_Instructions for the task_: Below are records; reproduce exactly the lines from the one that has "Bureau's Annual Meeting" through the one that has "leaders navigating challenges", ends included, and nothing more.

--- Records for this exercise Enclosed Below ---

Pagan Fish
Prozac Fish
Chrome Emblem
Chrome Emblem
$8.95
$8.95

--- End of Enclosed Records for this exercise ---
--- Records for this exercise Enclosed Below ---

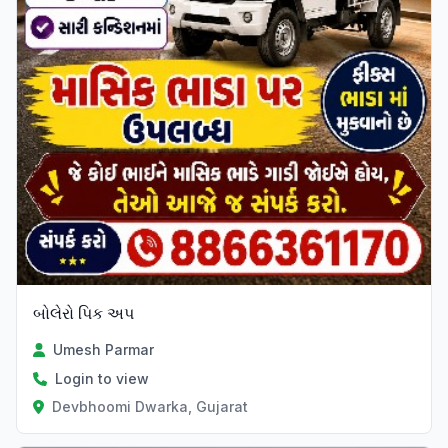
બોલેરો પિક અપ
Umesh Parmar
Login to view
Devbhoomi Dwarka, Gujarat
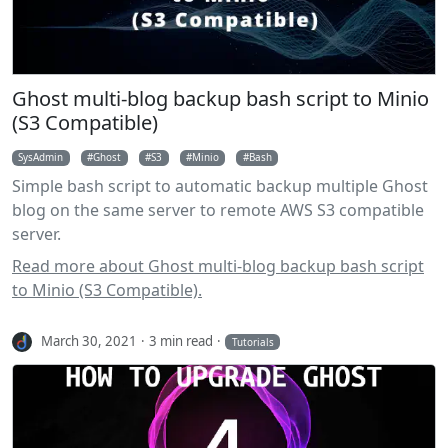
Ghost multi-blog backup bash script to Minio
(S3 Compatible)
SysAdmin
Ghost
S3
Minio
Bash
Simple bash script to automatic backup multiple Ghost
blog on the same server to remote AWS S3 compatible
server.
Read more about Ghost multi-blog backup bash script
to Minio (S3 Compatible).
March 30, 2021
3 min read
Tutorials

--- End of Enclosed Records for this exercise ---
--- Records for this exercise Enclosed Below ---

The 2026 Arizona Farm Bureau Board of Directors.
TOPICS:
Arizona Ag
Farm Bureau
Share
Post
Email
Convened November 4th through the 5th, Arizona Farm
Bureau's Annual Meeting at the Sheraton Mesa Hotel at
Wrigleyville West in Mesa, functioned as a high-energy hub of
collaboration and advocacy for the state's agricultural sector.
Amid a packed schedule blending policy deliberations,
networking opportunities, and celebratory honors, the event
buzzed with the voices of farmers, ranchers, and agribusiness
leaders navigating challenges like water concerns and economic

--- End of Enclosed Records for this exercise ---

_Written reply_:
Bureau's Annual Meeting at the Sheraton Mesa Hotel at
Wrigleyville West in Mesa, functioned as a high-energy hub of
collaboration and advocacy for the state's agricultural sector.
Amid a packed schedule blending policy deliberations,
networking opportunities, and celebratory honors, the event
buzzed with the voices of farmers, ranchers, and agribusiness
leaders navigating challenges like water concerns and economic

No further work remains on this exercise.